Fergus’ reflections on his student days come after RCS was announced as a founding partner in The Jazz Workshop, a new Europe-wide artist development programme funded by the European Union’s Erasmus Plus initiative.

Fergus believes the collaboration will only strengthen what is a burgeoning jazz scene in his home country: “The collaborative nature of The Jazz Workshop is invaluable. By its very nature, jazz is an extremely collaborative process.”

“Before, people went to London, Birmingham, Europe or the USA to study. Now, they can stay here and this has created a hub of Scottish talent. With so much collaboration, new music happens and people play together all the time, developing this unique understanding.”

In the past, Fergus has criticised jazz performers for losing sight of what he believes is one of the fundamentals of jazz: melody.

“Jazz, in its essence, is about communication. What can happen is that they write this great tune which is really cool, but the primary focus goes from communicating with the audience – and each other – in favour of doing this outrageously hard ‘thing’. Communication is so important and that is underpinned by melody.”
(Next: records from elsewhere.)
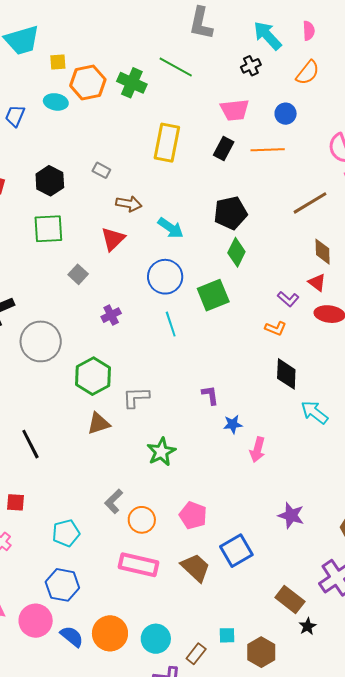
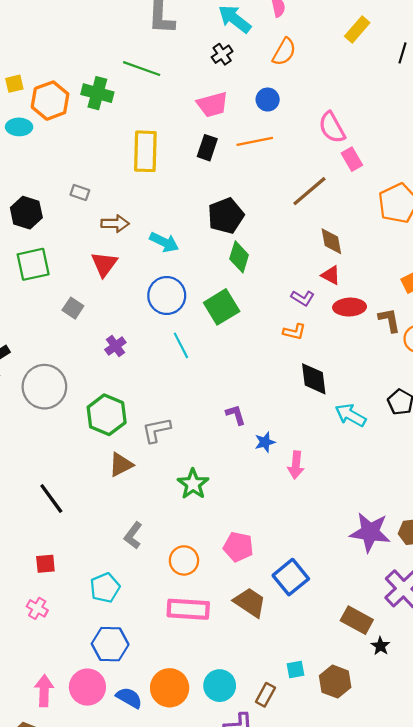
gray L-shape: (114, 501) -> (133, 535), moved
purple star: (291, 515) -> (370, 532), moved, size x1.4

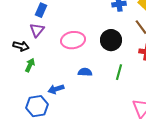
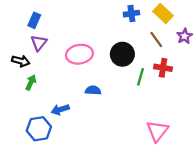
blue rectangle: (41, 10) -> (34, 20), moved
green line: (119, 72) -> (140, 77), moved

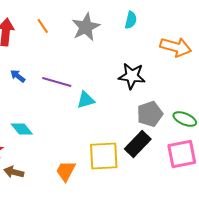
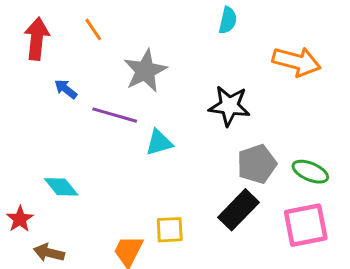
gray star: (86, 27) -> (145, 71), moved
blue arrow: (18, 76) -> (66, 89), moved
yellow square: (104, 156) -> (170, 230), moved, size x0.6

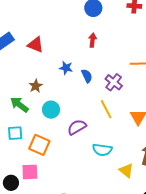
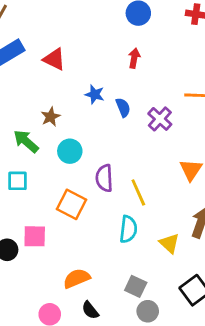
yellow line: (106, 109) -> (138, 192), moved
purple semicircle: (77, 127) -> (104, 178), turned -66
orange square: (39, 145) -> (71, 204), moved
cyan semicircle: (102, 150) -> (128, 229), moved, turned -96

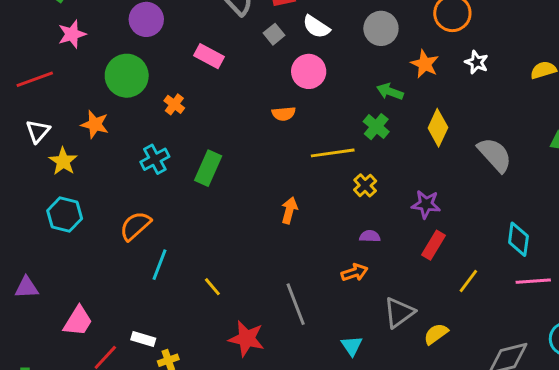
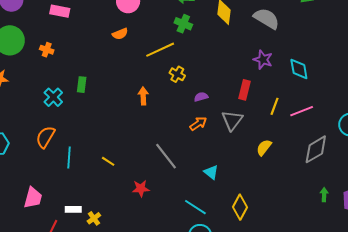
cyan cross: (155, 159) -> (53, 97), moved
green rectangle: (208, 168) -> (82, 85), size x0.7
yellow cross: (365, 185) -> (177, 74), moved
purple star: (426, 204) -> (263, 60), moved, turned 30
pink line: (533, 281) -> (302, 111), moved
gray triangle: (399, 313) -> (232, 120), moved
pink trapezoid: (78, 321) -> (33, 198), moved
red star: (247, 339) -> (141, 189), size x0.7

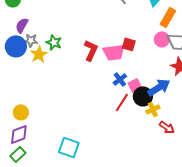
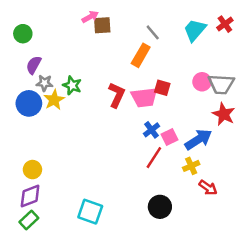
orange rectangle: (168, 17) -> (141, 55), moved
blue circle: (16, 46) -> (29, 103), moved
black circle: (143, 96) -> (160, 207), moved

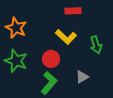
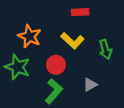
orange star: (16, 28) -> (30, 36), moved

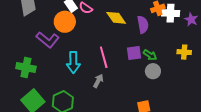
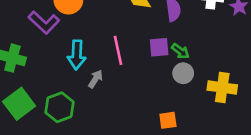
yellow cross: (184, 52) -> (222, 87), moved, size x1.5
gray arrow: (98, 81) -> (96, 79), moved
Fergus will be doing plenty of communicating over the coming months. Material is in place for a second album and a tour with Matt Carmichael – a jazz student – and his own trio is preparing for a series of upcoming dates, including trips to Sweden and the Netherlands. It’s a hectic schedule but after coming to terms with planes, trains, automobiles – and speedboats– nothing seems to phase this rapidly emerging international jazz artist.

 

“I THINK RCS EQUIPS YOU WITH GREAT TEACHERS AND GREAT CLASSES. PERHAPS ONE OF THE MAIN SELLING POINTS IS THE FACT THAT YOU’RE ENCOURAGED TO DO EVERYTHING.”

 

Portrait of Tommy Smith

A new generation of world-class jazz musicians training in Scotland are at the forefront of an ambitious new Europe-wide artist development programme. The Royal Conservatoire of Scotland and Edinburgh Jazz and Blues Festival (EJBF) have joined with Europe’s leading jazz teaching institutions and festivals in a groundbreaking initiative that will see Scotland’s top young jazz musicians study and perform in Germany, Norway and Italy, as well as bringing some of Europe’s best young artists to Scotland to play and learn.
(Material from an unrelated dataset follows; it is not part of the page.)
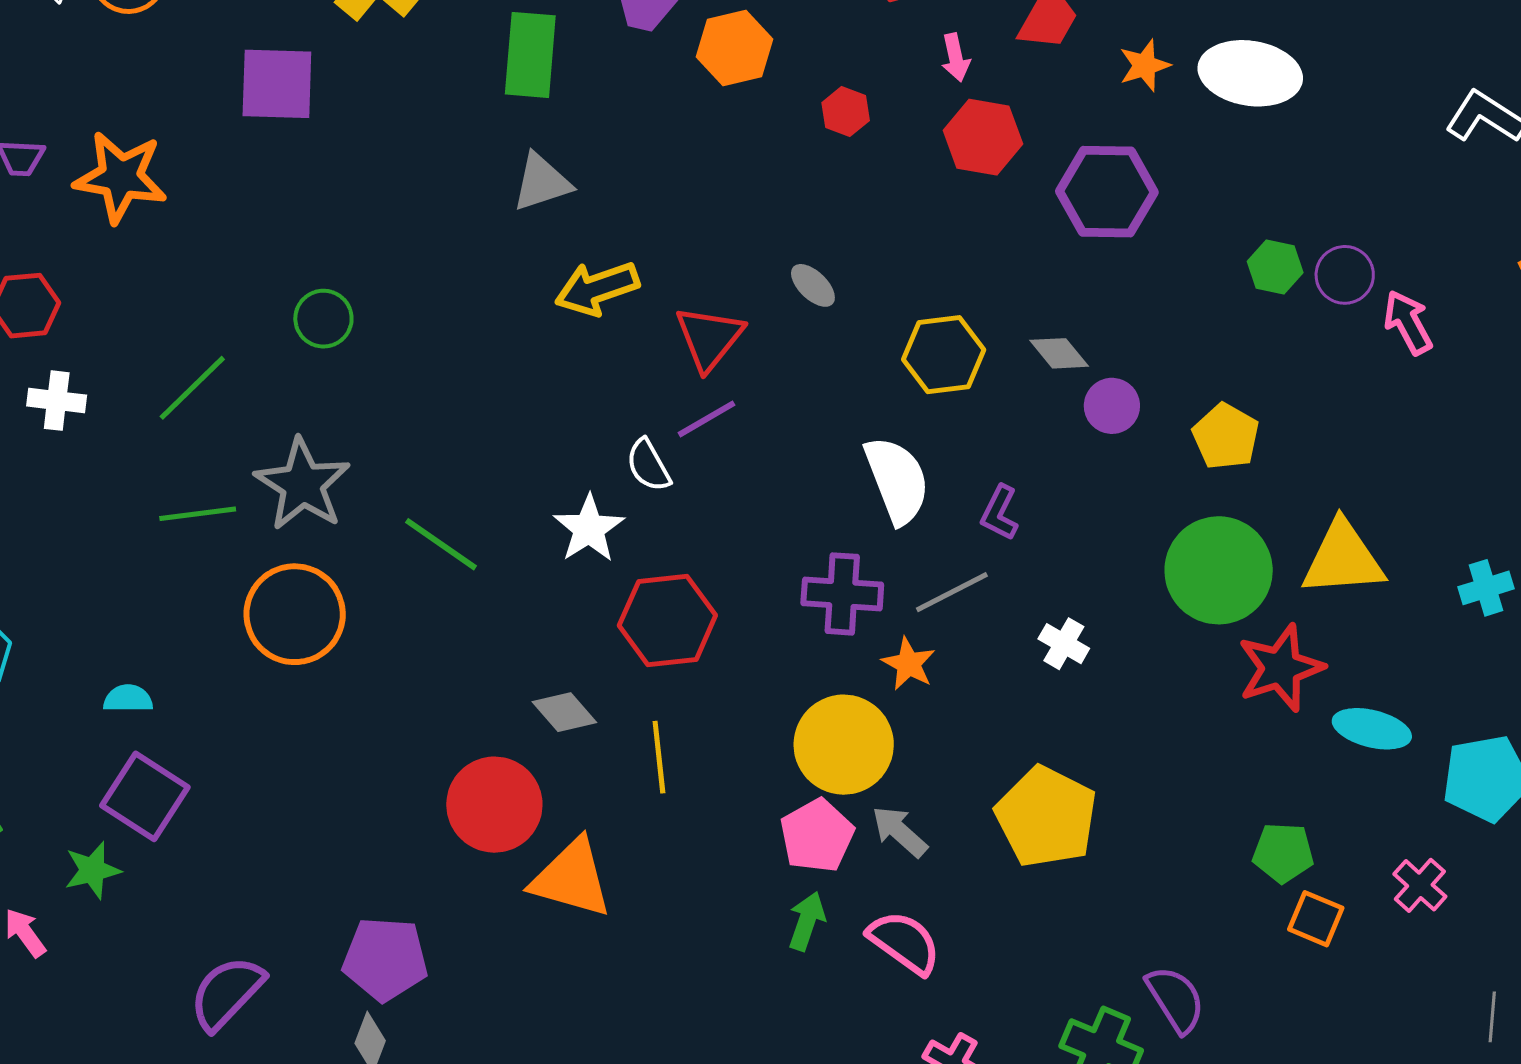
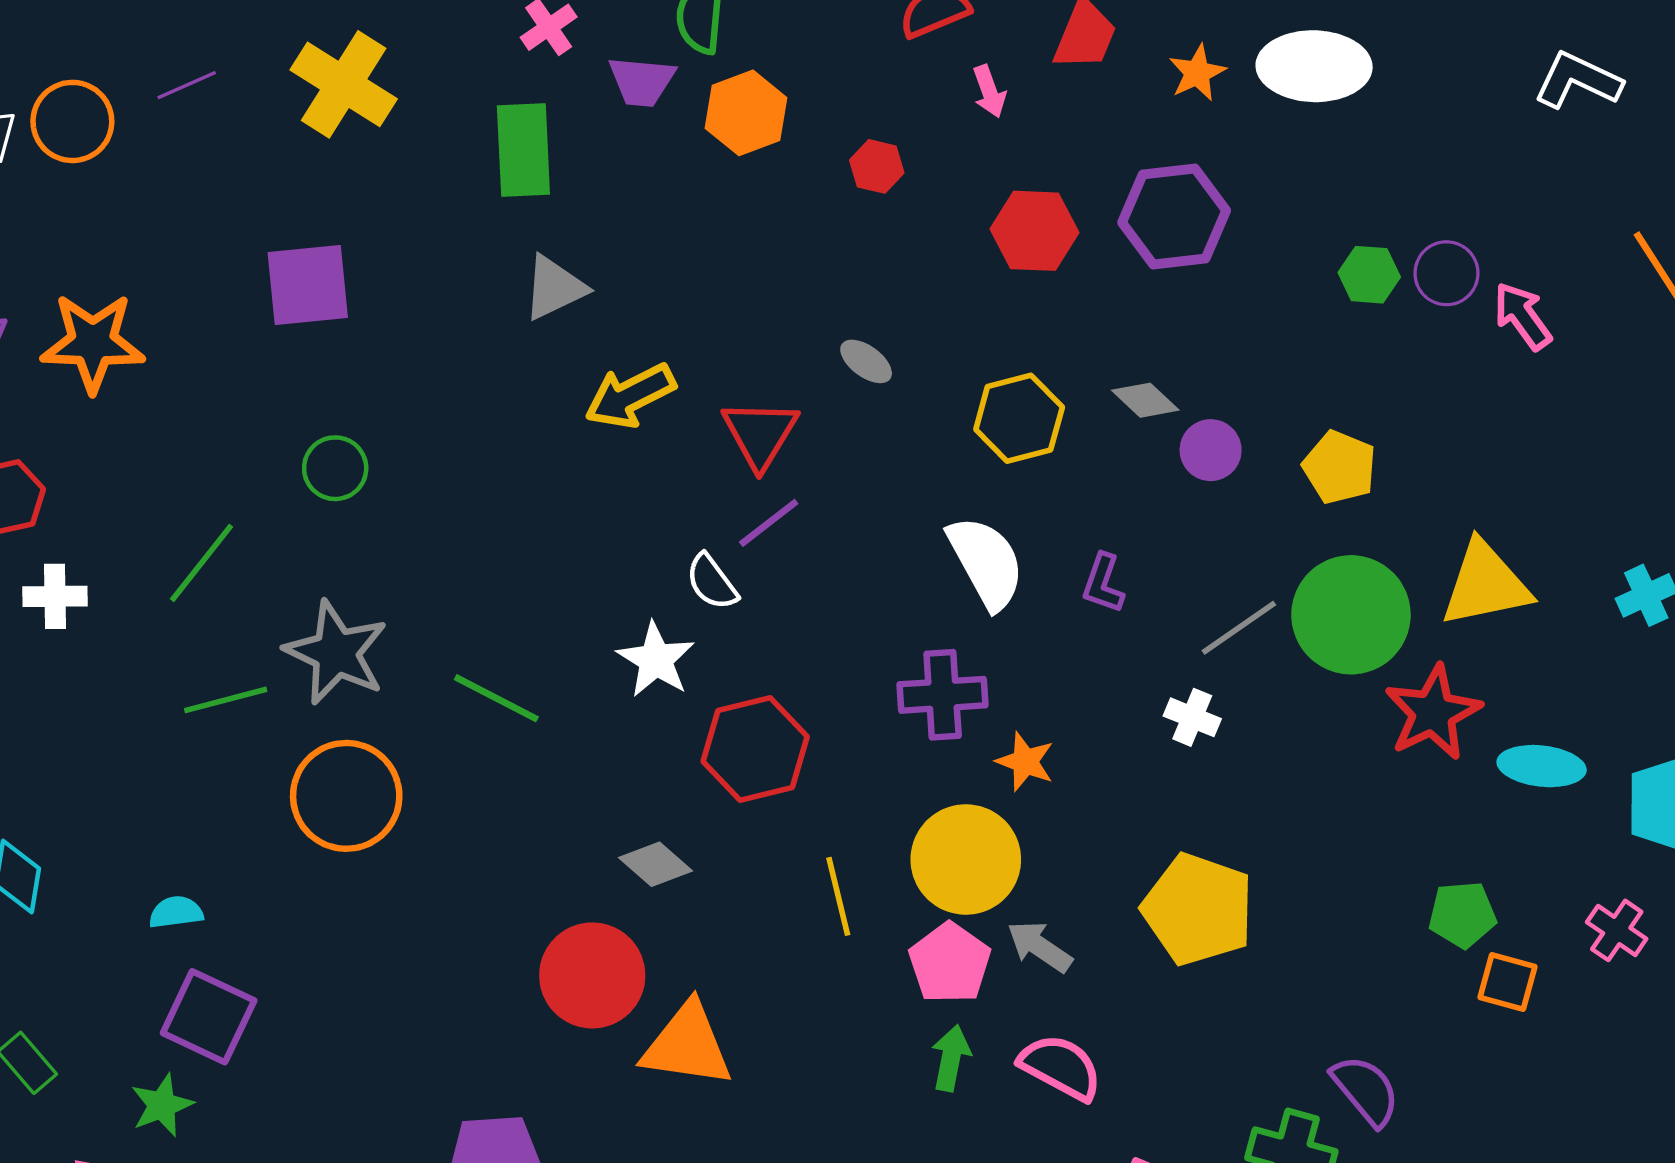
purple square: (277, 84) -> (308, 285), moved
red hexagon: (983, 137) -> (1034, 231), moved
gray line: (952, 592) -> (1239, 628), moved
yellow line: (659, 757) -> (838, 896), moved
The Jazz Workshop is a three-year programme funded by the European Union’s Erasmus Plus initiative. This is the largest project of its kind which aims to build connections between leading music schools and festivals, bringing together education and the professional jazz industry in talent development.
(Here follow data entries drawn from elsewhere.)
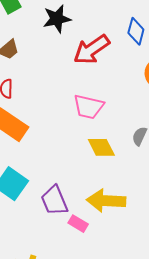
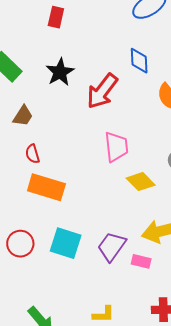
pink trapezoid: (89, 107) -> (116, 147), turned -92
purple trapezoid: (54, 201) -> (112, 246), turned 76

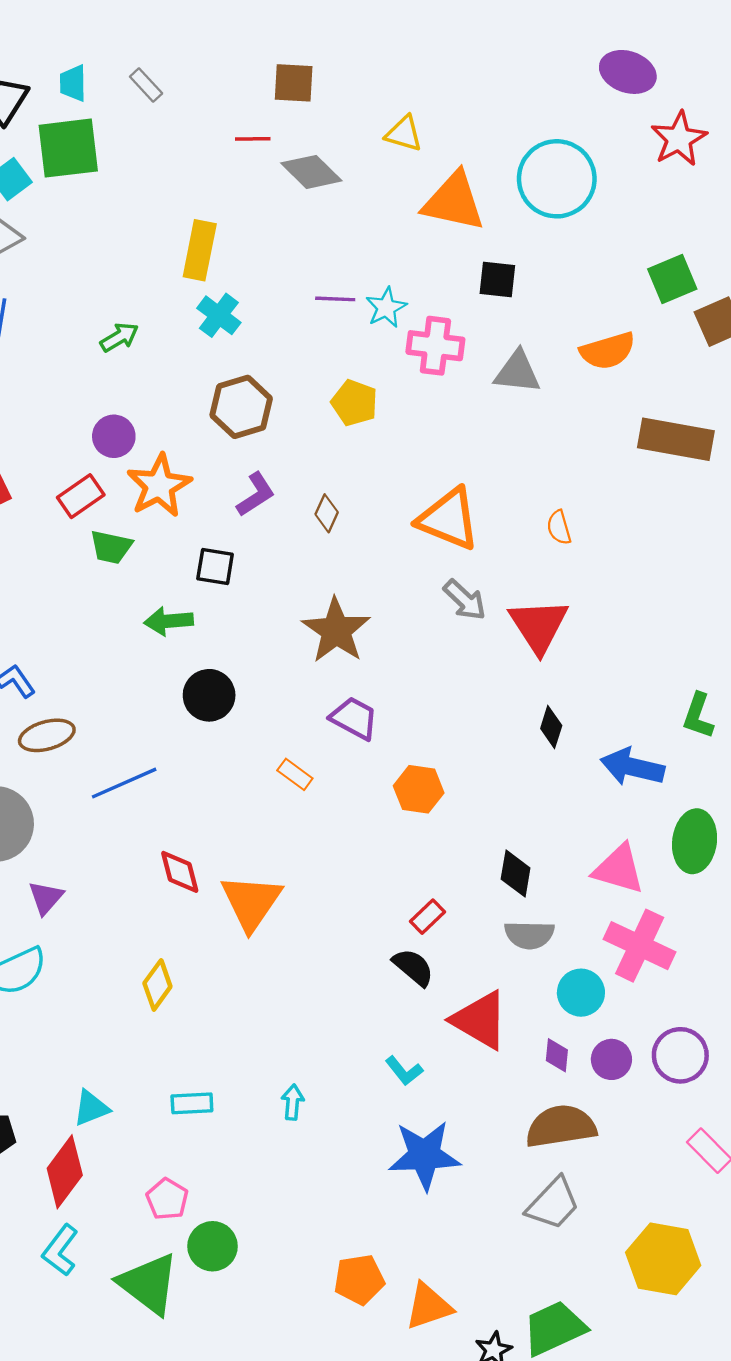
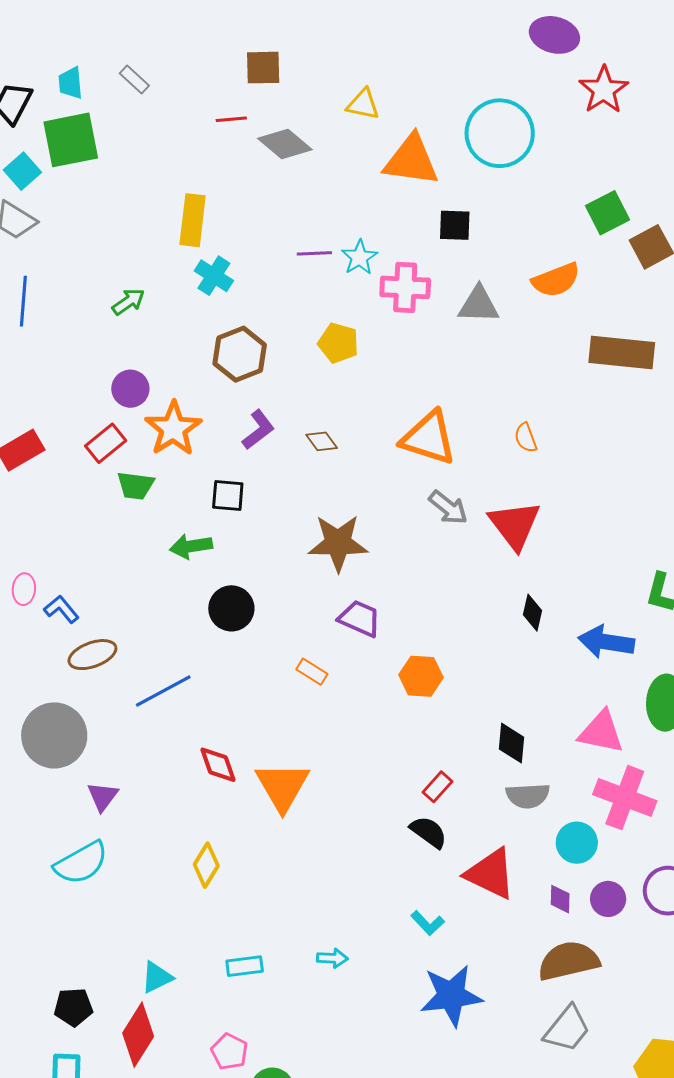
brown diamond: (327, 513) -> (322, 441), turned -56
brown star: (336, 630) -> (338, 543), turned -30
cyan arrow: (293, 1102) -> (332, 958), turned 92

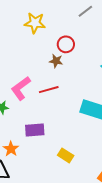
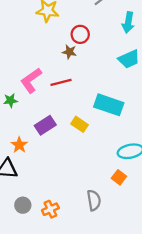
purple rectangle: (35, 130) -> (45, 125), turned -30
yellow rectangle: (66, 155) -> (80, 124), moved

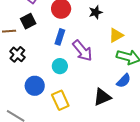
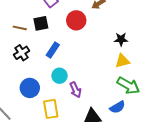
black star: (96, 12) -> (121, 39), moved
blue rectangle: (60, 37) -> (53, 50), moved
purple arrow: (82, 51) -> (75, 90), moved, size x0.7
The partners – top music schools and conservatoires from Parma, Hamburg, Nuremberg and Oslo, plus Nuejazz, Elbjazz, Parma Frontiere, and Oslo Jazz Festivals – launched the programme at RCS in September. “Collaborations like The Jazz Workshop are extremely important to RCS,” says Professor Tommy Smith OBE, Head of Jazz.

“We are the only institution of our kind in Scotland and we are really happy to have been chosen. The Norwegians are the catalysts for the programme and we are very happy to be a part of it. With our guidance and their collaborations, students will use this experience to spread their wings across Europe because that’s what they have to do. Sometimes the borders between countries can be very big – you might not know the great players in Holland, England or Ireland – so getting to know those players and interacting with them is incredibly important.

“We have a small landmass in Europe, with so many languages, but this common language of jazz is what unites them. The young musicians who take part in The Jazz Workshop will benefit from a huge step forward. That European marketplace consists of hundreds of concerts, all there for the taking – they just need to get out there and do it.”